Cindi Ross Scoppe

Scoppe: At the intersection of SC legislative dominance, misplaced priorities & election debacles

Richland County legislators’ hand-picked election director ignored warnings in 2012 and failed to deploy all of the county’s voting machines and failed to make sure the ones she did deploy were actually working, leaving some voters standing in line for two, four, six, eight hours — and causing untold others to give up without voting
Richland County legislators’ hand-picked election director ignored warnings in 2012 and failed to deploy all of the county’s voting machines and failed to make sure the ones she did deploy were actually working, leaving some voters standing in line for two, four, six, eight hours — and causing untold others to give up without voting kkfoster@thestate.com

LATE LAST MONTH, Richland County Elections Director Samuel Selph asked County Council members for an extra $1.2 million to get through the current fiscal year.

The next day, the House Ways and Means Committee approved a state budget that shorts Richland and other counties and cities by $113 million.

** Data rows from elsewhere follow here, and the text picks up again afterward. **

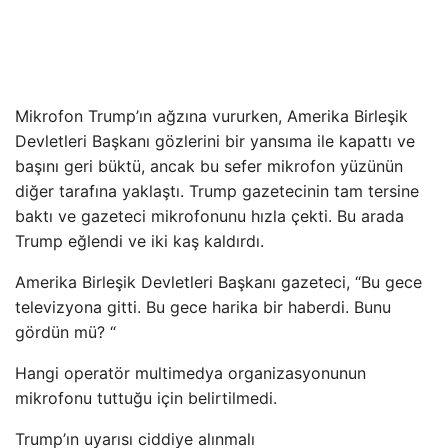
Mikrofon Trump’ın ağzına vururken, Amerika Birleşik
Devletleri Başkanı gözlerini bir yansıma ile kapattı ve
başını geri büktü, ancak bu sefer mikrofon yüzünün
diğer tarafına yaklaştı. Trump gazetecinin tam tersine
baktı ve gazeteci mikrofonunu hızla çekti. Bu arada
Trump eğlendi ve iki kaş kaldırdı.
Amerika Birleşik Devletleri Başkanı gazeteci, “Bu gece
televizyona gitti. Bu gece harika bir haberdi. Bunu
gördün mü? “
Hangi operatör multimedya organizasyonunun
mikrofonu tuttuğu için belirtilmedi.
Trump’ın uyarısı ciddiye alınmalı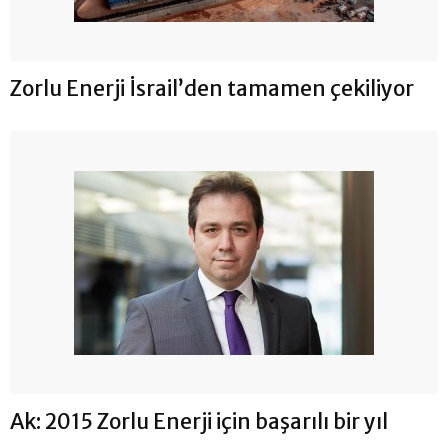
Zorlu Enerji İsrail’den tamamen çekiliyor
Ak: 2015 Zorlu Enerji için başarılı bir yıl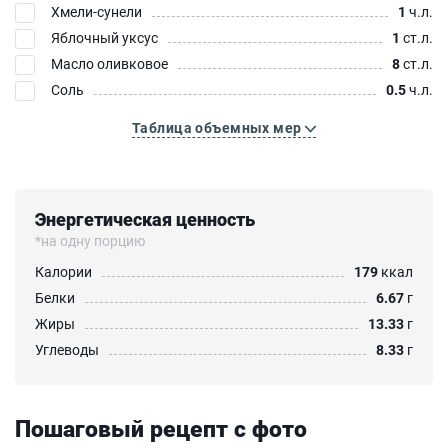
Хмели-сунели
1
ч.л.
Яблочный уксус
1
ст.л.
Масло оливковое
8
ст.л.
Соль
0.5
ч.л.
Таблица объемных мер
Энергетическая ценность
*на одну порцию
Калории
179
ккал
Белки
6.67
г
Жиры
13.33
г
Углеводы
8.33
г
Пошаговый рецепт с фото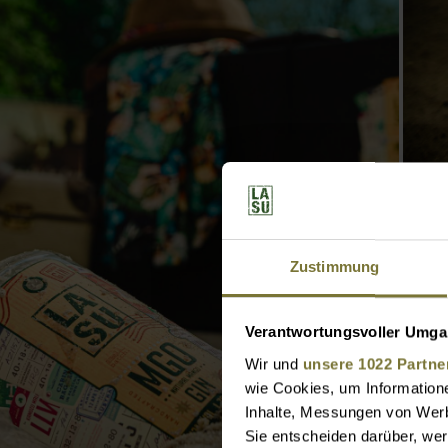
Zustimmung
L
D
Verantwortungsvoller Umgan
J
Wir und
unsere 1022 Partne
wie Cookies, um Information
G
Inhalte, Messungen von Werb
W
Sie entscheiden darüber, wer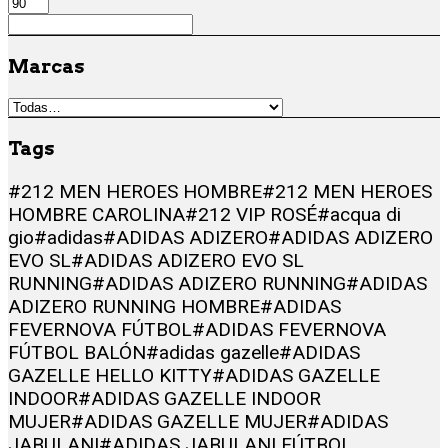
Marcas
Tags
#212 MEN HEROES HOMBRE
#212 MEN HEROES
HOMBRE CAROLINA
#212 VIP ROSÉ
#acqua di
gio
#adidas
#ADIDAS ADIZERO
#ADIDAS ADIZERO
EVO SL
#ADIDAS ADIZERO EVO SL
RUNNING
#ADIDAS ADIZERO RUNNING
#ADIDAS
ADIZERO RUNNING HOMBRE
#ADIDAS
FEVERNOVA FÚTBOL
#ADIDAS FEVERNOVA
FÚTBOL BALÓN
#adidas gazelle
#ADIDAS
GAZELLE HELLO KITTY
#ADIDAS GAZELLE
INDOOR
#ADIDAS GAZELLE INDOOR
MUJER
#ADIDAS GAZELLE MUJER
#ADIDAS
JABULANI
#ADIDAS JABULANI FÚTBOL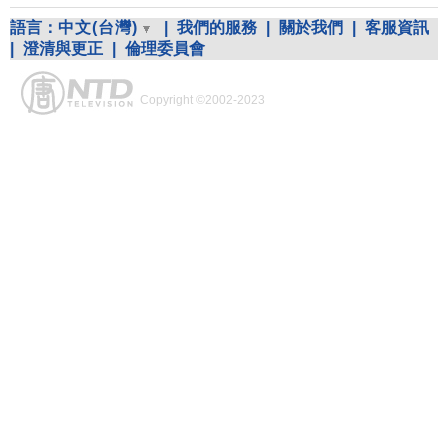
語言：
中文(台灣)
|
我們的服務
|
關於我們
|
客服資訊
|
澄清與更正
|
倫理委員會
Copyright ©2002-2023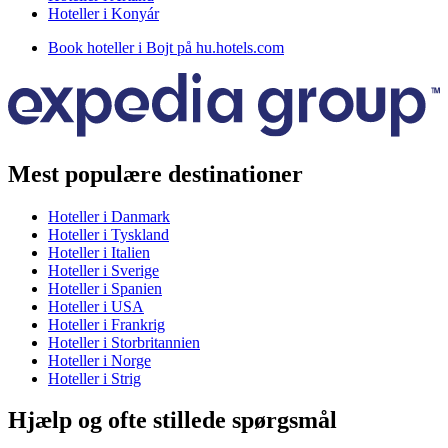
Hoteller i Konyár
Book hoteller i Bojt på hu.hotels.com
Mest populære destinationer
Hoteller i Danmark
Hoteller i Tyskland
Hoteller i Italien
Hoteller i Sverige
Hoteller i Spanien
Hoteller i USA
Hoteller i Frankrig
Hoteller i Storbritannien
Hoteller i Norge
Hoteller i Strig
Hjælp og ofte stillede spørgsmål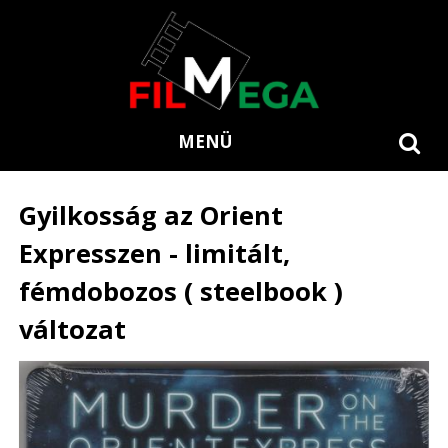
MENÜ
Gyilkosság az Orient
Expresszen - limitált,
fémdobozos ( steelbook )
változat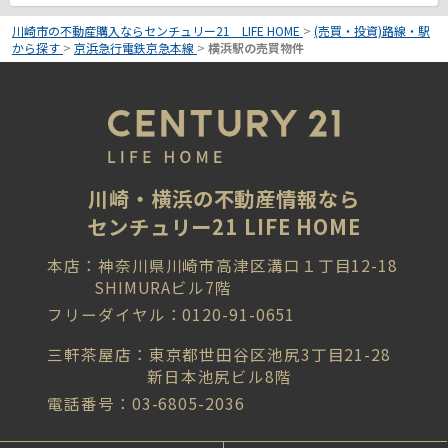
川崎市の不動産購入ならセンチュリー21 LIFE HOME
>
(売買・投資)路線・駅
から探す
>
京浜急行電鉄京急本線
>
横浜駅の売買物件
川崎・横浜の不動産情報なら
センチュリー21 LIFE HOME
本店：神奈川県川崎市高津区溝口１丁目12-18
SHIMURAビル7階
フリーダイヤル：0120-91-0651
三軒茶屋店：東京都世田谷区池尻3丁目21-28
新日本池尻ビル8階
電話番号：03-6805-2036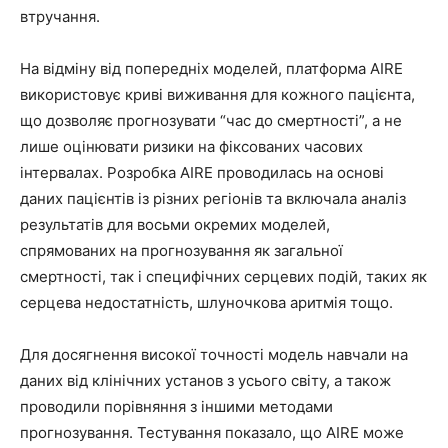
втручання.
На відміну від попередніх моделей, платформа AIRE
використовує криві виживання для кожного пацієнта,
що дозволяє прогнозувати “час до смертності”, а не
лише оцінювати ризики на фіксованих часових
інтервалах. Розробка AIRE проводилась на основі
даних пацієнтів із різних регіонів та включала аналіз
результатів для восьми окремих моделей,
спрямованих на прогнозування як загальної
смертності, так і специфічних серцевих подій, таких як
серцева недостатність, шлуночкова аритмія тощо.
Для досягнення високої точності модель навчали на
даних від клінічних установ з усього світу, а також
проводили порівняння з іншими методами
прогнозування. Тестування показало, що AIRE може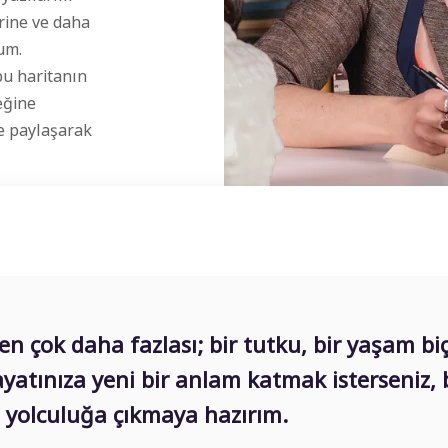
erine ve daha
um.
bu haritanın
eğine
le paylaşarak
en çok daha fazlası; bir tutku, bir yaşam biç
hayatınıza yeni bir anlam katmak isterseniz, 
yolculuğa çıkmaya hazırım.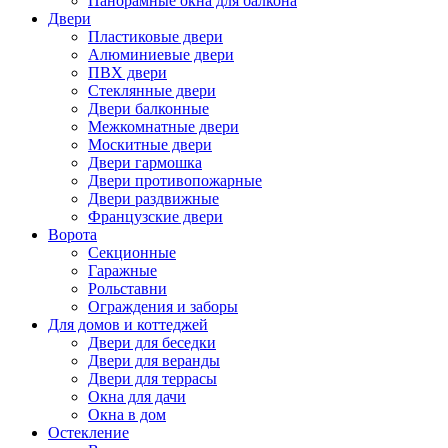
Панорамные окна для балкона
Двери
Пластиковые двери
Алюминиевые двери
ПВХ двери
Стеклянные двери
Двери балконные
Межкомнатные двери
Москитные двери
Двери гармошка
Двери противопожарные
Двери раздвижные
Французские двери
Ворота
Секционные
Гаражные
Рольставни
Ограждения и заборы
Для домов и коттеджей
Двери для беседки
Двери для веранды
Двери для террасы
Окна для дачи
Окна в дом
Остекление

Again.

It was a galling reminder for local officials across the state of their status as the step-children of the Legislative State — in this case, step-children who get handed the bill for the rowdy party their step-parents wouldn’t let them attend.

The Richland County Election Commission is a Richland County agency only in the sense that it is located in Richland County and that the work it is assigned to do is within the confines of Richland County. The assignment comes from the Legislature: to conduct all elections, whether they involve county-level races or not. That’s extra expensive in years when it has to conduct two separate presidential primaries on top of the normal June primaries and November general election.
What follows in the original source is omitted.